Saved entries:
——

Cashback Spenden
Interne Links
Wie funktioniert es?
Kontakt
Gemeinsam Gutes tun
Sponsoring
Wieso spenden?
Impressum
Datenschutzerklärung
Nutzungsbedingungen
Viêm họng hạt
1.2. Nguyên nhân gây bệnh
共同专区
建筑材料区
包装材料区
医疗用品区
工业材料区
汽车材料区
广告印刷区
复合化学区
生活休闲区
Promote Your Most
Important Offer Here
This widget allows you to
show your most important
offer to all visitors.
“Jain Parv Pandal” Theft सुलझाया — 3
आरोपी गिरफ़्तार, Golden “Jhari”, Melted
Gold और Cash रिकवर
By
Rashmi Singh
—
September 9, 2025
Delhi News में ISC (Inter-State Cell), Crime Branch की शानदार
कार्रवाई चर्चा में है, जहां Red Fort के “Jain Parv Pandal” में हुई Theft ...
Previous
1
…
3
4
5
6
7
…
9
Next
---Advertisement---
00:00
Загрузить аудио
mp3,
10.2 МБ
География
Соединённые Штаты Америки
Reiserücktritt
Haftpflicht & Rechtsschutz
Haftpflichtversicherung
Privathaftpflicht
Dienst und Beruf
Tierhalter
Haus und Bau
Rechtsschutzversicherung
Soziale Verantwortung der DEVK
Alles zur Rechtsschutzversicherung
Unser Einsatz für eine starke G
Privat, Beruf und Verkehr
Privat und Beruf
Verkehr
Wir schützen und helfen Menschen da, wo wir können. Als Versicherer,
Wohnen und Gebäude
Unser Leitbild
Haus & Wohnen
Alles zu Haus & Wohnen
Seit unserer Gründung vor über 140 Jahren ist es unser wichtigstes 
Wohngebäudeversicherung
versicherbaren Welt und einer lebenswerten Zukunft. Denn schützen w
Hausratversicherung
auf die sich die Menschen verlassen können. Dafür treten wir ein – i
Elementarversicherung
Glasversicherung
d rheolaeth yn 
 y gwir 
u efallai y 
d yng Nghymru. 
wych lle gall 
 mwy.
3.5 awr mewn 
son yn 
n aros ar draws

——

▸ The task: Once you have read the records above, please copy them out exactly.

▸ Completed task:
Cashback Spenden
Interne Links
Wie funktioniert es?
Kontakt
Gemeinsam Gutes tun
Sponsoring
Wieso spenden?
Impressum
Datenschutzerklärung
Nutzungsbedingungen
Viêm họng hạt
1.2. Nguyên nhân gây bệnh
共同专区
建筑材料区
包装材料区
医疗用品区
工业材料区
汽车材料区
广告印刷区
复合化学区
生活休闲区
Promote Your Most
Important Offer Here
This widget allows you to
show your most important
offer to all visitors.
“Jain Parv Pandal” Theft सुलझाया — 3
आरोपी गिरफ़्तार, Golden “Jhari”, Melted
Gold और Cash रिकवर
By
Rashmi Singh
—
September 9, 2025
Delhi News में ISC (Inter-State Cell), Crime Branch की शानदार
कार्रवाई चर्चा में है, जहां Red Fort के “Jain Parv Pandal” में हुई Theft ...
Previous
1
…
3
4
5
6
7
…
9
Next
---Advertisement---
00:00
Загрузить аудио
mp3,
10.2 МБ
География
Соединённые Штаты Америки
Reiserücktritt
Haftpflicht & Rechtsschutz
Haftpflichtversicherung
Privathaftpflicht
Dienst und Beruf
Tierhalter
Haus und Bau
Rechtsschutzversicherung
Soziale Verantwortung der DEVK
Alles zur Rechtsschutzversicherung
Unser Einsatz für eine starke G
Privat, Beruf und Verkehr
Privat und Beruf
Verkehr
Wir schützen und helfen Menschen da, wo wir können. Als Versicherer,
Wohnen und Gebäude
Unser Leitbild
Haus & Wohnen
Alles zu Haus & Wohnen
Seit unserer Gründung vor über 140 Jahren ist es unser wichtigstes 
Wohngebäudeversicherung
versicherbaren Welt und einer lebenswerten Zukunft. Denn schützen w
Hausratversicherung
auf die sich die Menschen verlassen können. Dafür treten wir ein – i
Elementarversicherung
Glasversicherung
d rheolaeth yn 
 y gwir 
u efallai y 
d yng Nghymru. 
wych lle gall 
 mwy.
3.5 awr mewn 
son yn 
n aros ar draws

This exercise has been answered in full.